Interval training involves bursts of intense exercise separated by periods of recovery, which can involve complete rest or lower-intensity exercise.
Go hard...Relax...Go hard...Relax...
The harder you go, the shorter the duration and the fewer intervals you need to achieve the same benefits of a much longer endurance-training workout.
Whether you're talking endurance training or interval training, the goal is the same: cardiorespitory fitness.
Cardiorespitory fitness or aerobic fitness refers to the ability of your body to transport and utilize oxygen. Scientists have found that it's one of the best predictors of overall health. It also happens to be the form of fitness that helps you live longer and live better by reducing your chance of developing ailments like cardiovascular disease and diabetes.
Most of the research summarized here was included in Martin Gibala's book The One Minute Workout.
Study conducted by Martin Gibala at McMaster University in 2005.
8 subjects
6 training sessions over 2 weeks
Each session: 4-6 rounds of cycling all-out for 30 seconds each, with 4 minutes of rest in between
Assessment: Pedal a stationary bike set to a fixed workload for as long as possible (before and after the training period).
On average, before the training, the 8 subjects could pedal the bike for 26 minutes until exhaustion. Following the 2 weeks of internal training, the average time was 51 minutes - a doubling of endurance capacity.
These results were achieved with a total of approximately 15 minutes of intense exercise time across all sessions in 2 weeks!
Designed to directly compare HIIT with more traditional endurance training.
6 week study
20 subjects divided into two groups
Endurance training (ET) group - rode stationary bike 5 days/week for 40-60 minutes/day (at 65% of max aerobic capacity)
Interval training (IT) group - rode stationary bike 3 days/week, 4-6 rounds of cycling all-out for 30 seconds each, with 4 1/2 minutes of rest in between
If you count only the intervals, the IT group worked out for just under 10 minutes a week. Compare that with the ET group's 4 1/2 hours of continuous moderate-intensity exercise per week. The IT group exercised less than 5% of the total time of the endurance group.
The improvements were the same between the groups for every fitness parameter measured.
Approximately 10 minutes of hard exercise a week boosted overall fitness to the same extent as 4 1/2 hours per week of traditional endurance training!
Led by Ulrik Wisløff and colleagues at the Norwegian University of Science and Technology (NTNU) in Trondheim, Norway, it is one of the largest and longest randomized controlled trials examining the effects of exercise on health and longevity in older adults.
It was a three-arm randomized controlled trial (RCT) with a HIIT group, a moderate intensity continuous training (MICT) group, and a control group which was instructed to follow national physical activity guidelines (but not supervised).
The study provided high-quality evidence that following public health physical activity guidelines is sufficient to achieve similar longevity benefits as structured supervised training in healthy older adults. However, HIIT was superior for improving and maintaining cardiorespiratory fitness—a strong predictor of health and survival—and may offer advantages for functional capacity and quality of life*.

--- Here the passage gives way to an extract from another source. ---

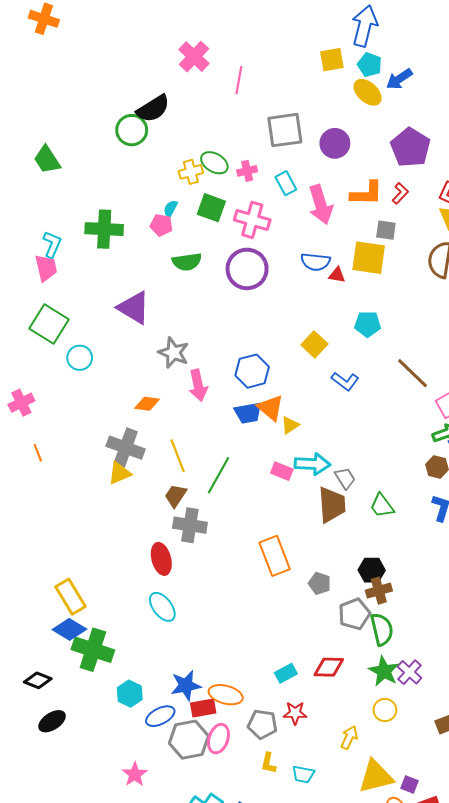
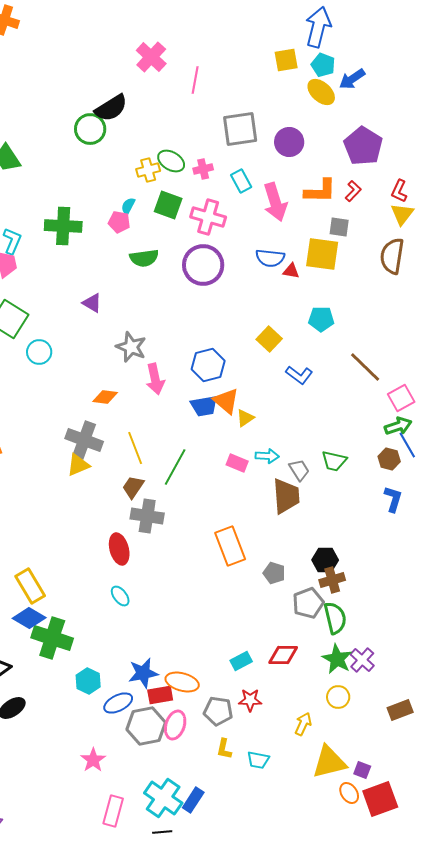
purple triangle: (134, 308) -> (92, 303), size x0.6
cyan arrow: (312, 464) -> (267, 456), size x0.7
green trapezoid: (382, 506) -> (334, 461), moved, turned -40
cyan ellipse: (162, 607) -> (120, 596), size x0.7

*Participants in HIIT reported higher self-perceived well-being, including aspects like vitality, emotional health, and overall life satisfaction.
12 week study with 27 men
Three-arm RCT - SIT, MICT, and control group
SIT: 3 x 20second all-out sprints
MICT: 45 minutes of continuous cycling at 70% max heart rate
Control: No training
This demonstrated that ultra-low-volume SIT (five-fold less time and volume than MICT) elicits comparable cardiometabolic benefits over 12 weeks, including enhanced insulin action and mitochondrial biogenesis—key for preventing metabolic diseases like type 2 diabetes—highlighting intensity's role over volume in longer-term adaptations.